Taking into account the digital possibilities, especially the trend towards remote working, skills and requirement profiles must continue to change step by step (see "The Future of Jobs Report", World Economic Forum 2020). This includes the greater division of existing tasks between humans and machines. The integration of machines, whose algorithms can process information and data automatically, opens up new scope for organising work: employees are increasingly relieved of routine administrative tasks ("monkey work") and are given more time and freedom for qualitative work in the form of consultation, communication, interaction and decision-making.
This means that not only are existing roles within finance evolving, but new roles are also emerging. Collaboration with stakeholders, especially IT and management of other departments, is also changing. In the course of the requirements for understanding and applying the new offers from the finance department, the required skills ultimately change - not only in the finance department, but also in the other departments of the company.

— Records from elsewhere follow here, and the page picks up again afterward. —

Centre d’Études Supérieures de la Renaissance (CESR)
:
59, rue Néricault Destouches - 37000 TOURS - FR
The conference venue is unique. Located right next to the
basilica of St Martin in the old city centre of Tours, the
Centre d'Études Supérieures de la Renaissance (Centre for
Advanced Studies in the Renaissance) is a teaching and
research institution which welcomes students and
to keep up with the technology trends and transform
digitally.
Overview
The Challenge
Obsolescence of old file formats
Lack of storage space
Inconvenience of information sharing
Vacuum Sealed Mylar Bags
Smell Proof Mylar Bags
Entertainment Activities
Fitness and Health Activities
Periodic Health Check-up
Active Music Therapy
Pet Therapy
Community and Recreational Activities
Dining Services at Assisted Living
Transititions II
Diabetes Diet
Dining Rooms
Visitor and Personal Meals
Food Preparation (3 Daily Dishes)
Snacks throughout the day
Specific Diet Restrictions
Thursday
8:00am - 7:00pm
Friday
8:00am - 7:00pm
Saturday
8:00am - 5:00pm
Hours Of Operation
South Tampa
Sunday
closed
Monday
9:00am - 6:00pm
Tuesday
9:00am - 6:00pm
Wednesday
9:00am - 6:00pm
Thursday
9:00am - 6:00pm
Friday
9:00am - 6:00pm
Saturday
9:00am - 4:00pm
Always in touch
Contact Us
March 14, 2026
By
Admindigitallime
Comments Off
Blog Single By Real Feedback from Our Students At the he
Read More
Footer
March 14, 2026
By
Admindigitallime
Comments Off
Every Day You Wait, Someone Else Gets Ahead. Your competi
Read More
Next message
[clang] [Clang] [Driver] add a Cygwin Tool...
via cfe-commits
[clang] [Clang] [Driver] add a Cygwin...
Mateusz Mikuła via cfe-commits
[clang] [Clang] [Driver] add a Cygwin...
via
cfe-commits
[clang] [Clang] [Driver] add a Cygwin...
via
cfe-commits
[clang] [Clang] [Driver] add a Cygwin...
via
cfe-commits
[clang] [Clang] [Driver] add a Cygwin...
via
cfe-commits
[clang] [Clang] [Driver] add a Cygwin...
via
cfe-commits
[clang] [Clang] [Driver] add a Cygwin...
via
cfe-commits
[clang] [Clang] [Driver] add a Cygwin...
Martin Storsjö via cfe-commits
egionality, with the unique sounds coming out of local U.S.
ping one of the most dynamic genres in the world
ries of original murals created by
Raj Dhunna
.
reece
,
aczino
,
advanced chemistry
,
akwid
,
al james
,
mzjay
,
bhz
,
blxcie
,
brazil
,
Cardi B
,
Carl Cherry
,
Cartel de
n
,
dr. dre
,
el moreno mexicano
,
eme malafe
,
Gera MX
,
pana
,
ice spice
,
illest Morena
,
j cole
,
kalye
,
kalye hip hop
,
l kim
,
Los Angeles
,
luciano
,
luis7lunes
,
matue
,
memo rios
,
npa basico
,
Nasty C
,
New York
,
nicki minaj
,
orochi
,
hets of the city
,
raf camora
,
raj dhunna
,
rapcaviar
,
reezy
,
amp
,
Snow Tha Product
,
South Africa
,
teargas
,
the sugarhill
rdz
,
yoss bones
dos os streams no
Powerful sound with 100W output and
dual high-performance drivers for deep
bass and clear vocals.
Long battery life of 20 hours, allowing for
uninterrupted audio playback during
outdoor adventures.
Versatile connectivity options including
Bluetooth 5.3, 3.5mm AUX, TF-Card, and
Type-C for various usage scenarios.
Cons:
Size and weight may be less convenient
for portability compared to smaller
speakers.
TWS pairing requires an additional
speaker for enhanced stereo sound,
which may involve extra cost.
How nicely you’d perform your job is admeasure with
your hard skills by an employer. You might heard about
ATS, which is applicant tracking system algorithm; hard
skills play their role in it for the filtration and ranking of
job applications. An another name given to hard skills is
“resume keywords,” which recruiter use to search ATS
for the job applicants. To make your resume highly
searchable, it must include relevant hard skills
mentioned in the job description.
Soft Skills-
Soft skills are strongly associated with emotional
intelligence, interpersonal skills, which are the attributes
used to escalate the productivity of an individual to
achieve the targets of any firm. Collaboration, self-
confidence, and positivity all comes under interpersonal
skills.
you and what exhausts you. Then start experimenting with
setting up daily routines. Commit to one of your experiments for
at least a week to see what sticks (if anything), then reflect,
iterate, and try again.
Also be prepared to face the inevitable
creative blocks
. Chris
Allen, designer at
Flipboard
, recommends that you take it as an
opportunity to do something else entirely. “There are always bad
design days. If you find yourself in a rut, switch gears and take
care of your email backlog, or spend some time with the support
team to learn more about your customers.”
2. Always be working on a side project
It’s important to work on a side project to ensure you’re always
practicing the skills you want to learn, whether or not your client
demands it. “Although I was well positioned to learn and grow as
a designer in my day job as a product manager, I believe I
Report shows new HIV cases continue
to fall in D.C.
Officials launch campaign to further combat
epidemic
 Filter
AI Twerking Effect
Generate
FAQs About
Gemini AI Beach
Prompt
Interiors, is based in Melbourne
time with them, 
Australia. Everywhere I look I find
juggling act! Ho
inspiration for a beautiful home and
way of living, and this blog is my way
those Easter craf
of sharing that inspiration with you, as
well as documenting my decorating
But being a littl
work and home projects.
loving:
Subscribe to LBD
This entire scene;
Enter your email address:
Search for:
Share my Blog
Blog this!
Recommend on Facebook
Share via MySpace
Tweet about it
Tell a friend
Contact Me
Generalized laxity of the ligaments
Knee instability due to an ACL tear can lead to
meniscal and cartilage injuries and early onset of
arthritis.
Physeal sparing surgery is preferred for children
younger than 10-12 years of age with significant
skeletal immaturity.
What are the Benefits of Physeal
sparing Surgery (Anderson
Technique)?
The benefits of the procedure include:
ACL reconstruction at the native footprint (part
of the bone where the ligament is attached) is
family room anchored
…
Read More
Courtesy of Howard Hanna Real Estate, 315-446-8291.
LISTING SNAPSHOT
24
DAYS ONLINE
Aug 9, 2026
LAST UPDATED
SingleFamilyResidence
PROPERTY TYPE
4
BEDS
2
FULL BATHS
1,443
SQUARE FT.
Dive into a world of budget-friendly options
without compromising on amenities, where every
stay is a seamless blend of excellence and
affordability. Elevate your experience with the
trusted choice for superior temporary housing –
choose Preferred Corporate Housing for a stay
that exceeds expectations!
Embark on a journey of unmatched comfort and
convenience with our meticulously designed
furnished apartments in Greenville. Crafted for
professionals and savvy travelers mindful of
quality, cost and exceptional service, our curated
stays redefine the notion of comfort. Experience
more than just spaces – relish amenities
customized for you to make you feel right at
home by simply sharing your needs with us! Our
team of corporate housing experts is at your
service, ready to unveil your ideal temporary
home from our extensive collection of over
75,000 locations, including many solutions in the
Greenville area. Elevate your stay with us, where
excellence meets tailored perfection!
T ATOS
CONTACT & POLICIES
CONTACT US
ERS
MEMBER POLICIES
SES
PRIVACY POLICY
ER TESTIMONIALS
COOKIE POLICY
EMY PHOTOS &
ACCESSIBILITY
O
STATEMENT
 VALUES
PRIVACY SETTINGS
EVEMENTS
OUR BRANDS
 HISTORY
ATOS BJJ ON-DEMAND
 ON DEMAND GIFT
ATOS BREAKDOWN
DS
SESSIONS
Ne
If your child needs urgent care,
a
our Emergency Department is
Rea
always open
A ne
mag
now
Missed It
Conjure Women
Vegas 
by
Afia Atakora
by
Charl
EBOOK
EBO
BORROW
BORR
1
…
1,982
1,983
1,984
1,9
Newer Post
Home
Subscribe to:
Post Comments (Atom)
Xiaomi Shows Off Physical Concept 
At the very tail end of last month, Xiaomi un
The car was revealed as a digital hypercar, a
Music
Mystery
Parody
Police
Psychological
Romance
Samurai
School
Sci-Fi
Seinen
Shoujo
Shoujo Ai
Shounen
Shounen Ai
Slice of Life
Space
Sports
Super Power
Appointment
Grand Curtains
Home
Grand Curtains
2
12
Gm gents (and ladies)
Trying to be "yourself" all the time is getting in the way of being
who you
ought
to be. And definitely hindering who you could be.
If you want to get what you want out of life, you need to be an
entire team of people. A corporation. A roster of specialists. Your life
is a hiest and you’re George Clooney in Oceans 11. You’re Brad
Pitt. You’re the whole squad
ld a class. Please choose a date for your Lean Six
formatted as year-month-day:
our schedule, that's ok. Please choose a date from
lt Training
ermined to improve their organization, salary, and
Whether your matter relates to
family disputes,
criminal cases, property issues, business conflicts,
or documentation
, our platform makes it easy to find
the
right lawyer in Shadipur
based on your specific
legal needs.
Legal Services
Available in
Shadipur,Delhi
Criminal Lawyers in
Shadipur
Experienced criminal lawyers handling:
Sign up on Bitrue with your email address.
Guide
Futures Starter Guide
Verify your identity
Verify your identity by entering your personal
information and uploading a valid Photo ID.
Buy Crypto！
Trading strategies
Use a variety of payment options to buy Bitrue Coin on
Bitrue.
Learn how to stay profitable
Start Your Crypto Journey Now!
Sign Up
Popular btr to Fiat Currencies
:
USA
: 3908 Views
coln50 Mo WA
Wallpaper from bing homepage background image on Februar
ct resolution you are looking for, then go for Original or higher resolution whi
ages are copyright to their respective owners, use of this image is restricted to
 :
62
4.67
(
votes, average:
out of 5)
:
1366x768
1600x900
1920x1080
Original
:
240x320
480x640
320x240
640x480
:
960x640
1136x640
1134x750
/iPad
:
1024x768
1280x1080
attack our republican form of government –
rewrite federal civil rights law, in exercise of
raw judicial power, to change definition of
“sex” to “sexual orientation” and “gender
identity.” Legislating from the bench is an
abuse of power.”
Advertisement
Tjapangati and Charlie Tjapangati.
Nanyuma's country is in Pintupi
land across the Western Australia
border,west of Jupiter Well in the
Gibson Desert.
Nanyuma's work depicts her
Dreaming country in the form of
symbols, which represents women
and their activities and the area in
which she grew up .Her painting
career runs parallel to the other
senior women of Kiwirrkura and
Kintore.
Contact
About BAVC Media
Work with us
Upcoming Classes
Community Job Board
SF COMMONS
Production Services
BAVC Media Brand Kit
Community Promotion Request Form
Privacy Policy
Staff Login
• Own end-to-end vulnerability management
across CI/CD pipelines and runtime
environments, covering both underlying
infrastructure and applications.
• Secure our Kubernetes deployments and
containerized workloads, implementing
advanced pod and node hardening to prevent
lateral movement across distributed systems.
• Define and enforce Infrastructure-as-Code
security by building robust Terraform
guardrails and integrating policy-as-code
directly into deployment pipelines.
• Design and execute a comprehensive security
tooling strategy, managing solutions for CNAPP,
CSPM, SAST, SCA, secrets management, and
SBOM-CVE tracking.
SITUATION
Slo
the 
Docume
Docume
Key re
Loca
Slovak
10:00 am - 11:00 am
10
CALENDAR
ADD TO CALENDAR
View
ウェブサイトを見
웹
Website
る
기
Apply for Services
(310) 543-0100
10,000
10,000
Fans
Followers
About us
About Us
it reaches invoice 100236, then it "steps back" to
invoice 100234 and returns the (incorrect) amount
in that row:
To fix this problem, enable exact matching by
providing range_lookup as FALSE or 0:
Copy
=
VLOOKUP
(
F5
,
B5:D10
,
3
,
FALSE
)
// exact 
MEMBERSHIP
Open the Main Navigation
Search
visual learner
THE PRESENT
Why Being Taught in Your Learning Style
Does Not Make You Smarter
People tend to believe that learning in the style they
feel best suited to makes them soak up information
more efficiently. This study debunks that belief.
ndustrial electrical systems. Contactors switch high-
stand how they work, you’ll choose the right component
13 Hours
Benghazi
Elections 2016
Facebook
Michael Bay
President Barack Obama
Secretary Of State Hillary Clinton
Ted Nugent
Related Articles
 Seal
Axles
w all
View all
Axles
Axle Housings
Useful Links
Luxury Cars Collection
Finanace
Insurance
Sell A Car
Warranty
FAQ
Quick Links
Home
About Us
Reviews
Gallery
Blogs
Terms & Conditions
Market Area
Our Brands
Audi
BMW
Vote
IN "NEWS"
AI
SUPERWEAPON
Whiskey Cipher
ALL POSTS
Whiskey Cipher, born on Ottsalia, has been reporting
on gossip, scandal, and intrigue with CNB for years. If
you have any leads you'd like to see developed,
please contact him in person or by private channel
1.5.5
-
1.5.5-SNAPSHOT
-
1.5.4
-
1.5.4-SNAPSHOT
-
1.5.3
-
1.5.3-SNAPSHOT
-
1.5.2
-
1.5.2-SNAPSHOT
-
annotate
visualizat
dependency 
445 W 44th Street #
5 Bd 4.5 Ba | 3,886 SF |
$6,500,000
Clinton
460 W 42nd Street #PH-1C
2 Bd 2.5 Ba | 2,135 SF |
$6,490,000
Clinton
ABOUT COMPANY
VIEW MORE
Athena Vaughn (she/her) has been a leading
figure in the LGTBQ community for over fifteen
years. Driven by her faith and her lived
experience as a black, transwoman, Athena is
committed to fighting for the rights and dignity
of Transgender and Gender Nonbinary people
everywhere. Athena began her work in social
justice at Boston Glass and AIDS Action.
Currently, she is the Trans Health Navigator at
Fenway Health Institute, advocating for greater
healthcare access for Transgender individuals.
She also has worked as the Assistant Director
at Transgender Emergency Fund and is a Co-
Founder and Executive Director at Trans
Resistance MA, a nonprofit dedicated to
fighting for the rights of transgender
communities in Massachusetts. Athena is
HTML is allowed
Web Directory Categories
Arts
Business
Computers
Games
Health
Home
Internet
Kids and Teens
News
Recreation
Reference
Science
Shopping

Implementation requires change management
These changes are profound. We recommend starting with a look at the operating model of the finance department. This defines which functions and capabilities are served by which process and supported by which IT applications. The revision of the job descriptions is a first step and requires the consideration of which function can be expanded and which new functions need to be introduced in order to achieve the set goals. In addition to the future orientation, the orientation towards the needs of internal customers is relevant. A consistently high quality of the core tasks must be guaranteed.
Support is provided by a correspondingly flexible system architecture that optimally supports the work and enables the user to quickly and independently create changing analyses. The division of work between classic IT and BI activities as well as the contribution of employees from the finance department must also be defined - after all, the latter should not become IT professionals, but rather be able to utilise the potential as users. An excerpt from a project example explains this:
For the implementation of such a major change, the so-called "Responsive Change Model" is a good choice. It combines classic change management with an iterative process approach. Active monitoring of the progress of change enables the targeted adaptation of measures in iterative loops. In this way, a high level of effectiveness as well as resource efficiency is achieved through needs-based adaptation. Undesirable developments can be recognised at an early stage and counteracted. Although the direction and framework are set, there is enough room for optimisation during the process based on feedback from internal customers or from the company's own employees who are involved in the change process.
The success of the change is ensured through continuous learning and the constant optimisation of the project organisation.
The „new finance“ – a competitive edge
The ongoing transformation of the finance function and further development of its role secures a position for the function that is of crucial importance for the efficient and effective management of companies in times of digitalisation. It also gives the division significantly greater power influence. The greater involvement of the finance department with its information systems leads to a better understanding of the resources required in the individual business areas and thus to better financial data, which enables early identification of future opportunities and risks. This leads to a competitive advantage that must be exploited.